Dataset records: Begin

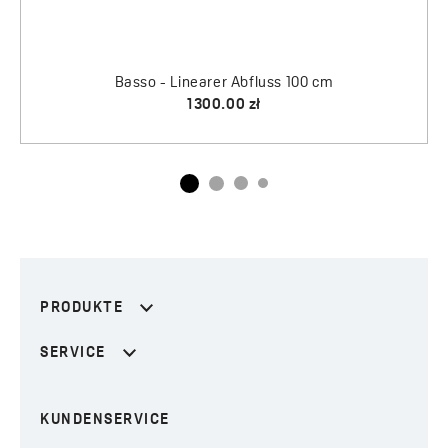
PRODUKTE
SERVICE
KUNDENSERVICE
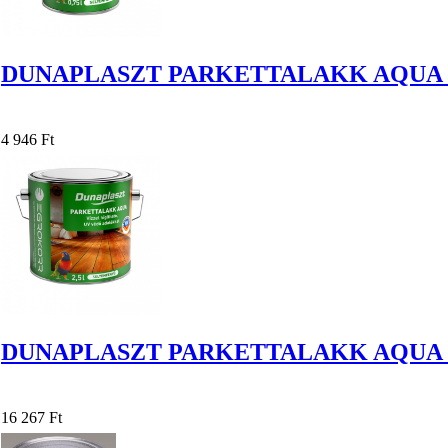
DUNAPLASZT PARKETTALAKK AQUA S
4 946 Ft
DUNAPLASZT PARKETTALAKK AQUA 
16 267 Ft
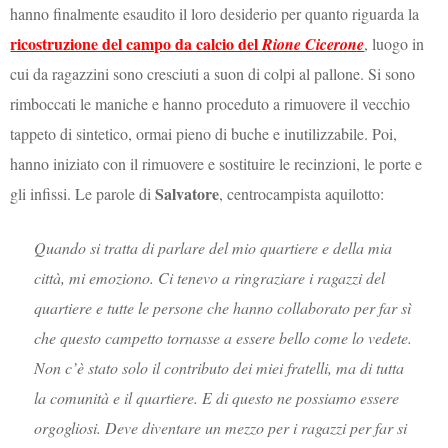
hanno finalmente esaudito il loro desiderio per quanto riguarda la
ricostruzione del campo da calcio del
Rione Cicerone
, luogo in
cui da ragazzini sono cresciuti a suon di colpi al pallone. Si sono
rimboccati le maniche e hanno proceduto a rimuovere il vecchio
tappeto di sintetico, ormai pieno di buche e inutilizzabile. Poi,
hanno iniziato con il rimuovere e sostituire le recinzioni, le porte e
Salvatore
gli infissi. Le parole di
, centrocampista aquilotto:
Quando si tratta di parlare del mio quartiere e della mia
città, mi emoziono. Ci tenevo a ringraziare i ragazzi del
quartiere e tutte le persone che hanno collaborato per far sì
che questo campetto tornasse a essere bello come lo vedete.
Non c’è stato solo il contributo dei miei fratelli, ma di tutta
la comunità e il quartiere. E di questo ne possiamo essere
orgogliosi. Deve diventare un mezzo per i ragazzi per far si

Dataset records: End

The expected output is every line of the data, unchanged, with the pictures skipped.

PRODUKTE
SERVICE
KUNDENSERVICE
DUNAPLASZT PARKETTALAKK AQUA S
4 946 Ft
DUNAPLASZT PARKETTALAKK AQUA 
16 267 Ft
hanno finalmente esaudito il loro desiderio per quanto riguarda la
ricostruzione del campo da calcio del
Rione Cicerone
, luogo in
cui da ragazzini sono cresciuti a suon di colpi al pallone. Si sono
rimboccati le maniche e hanno proceduto a rimuovere il vecchio
tappeto di sintetico, ormai pieno di buche e inutilizzabile. Poi,
hanno iniziato con il rimuovere e sostituire le recinzioni, le porte e
Salvatore
gli infissi. Le parole di
, centrocampista aquilotto:
Quando si tratta di parlare del mio quartiere e della mia
città, mi emoziono. Ci tenevo a ringraziare i ragazzi del
quartiere e tutte le persone che hanno collaborato per far sì
che questo campetto tornasse a essere bello come lo vedete.
Non c’è stato solo il contributo dei miei fratelli, ma di tutta
la comunità e il quartiere. E di questo ne possiamo essere
orgogliosi. Deve diventare un mezzo per i ragazzi per far si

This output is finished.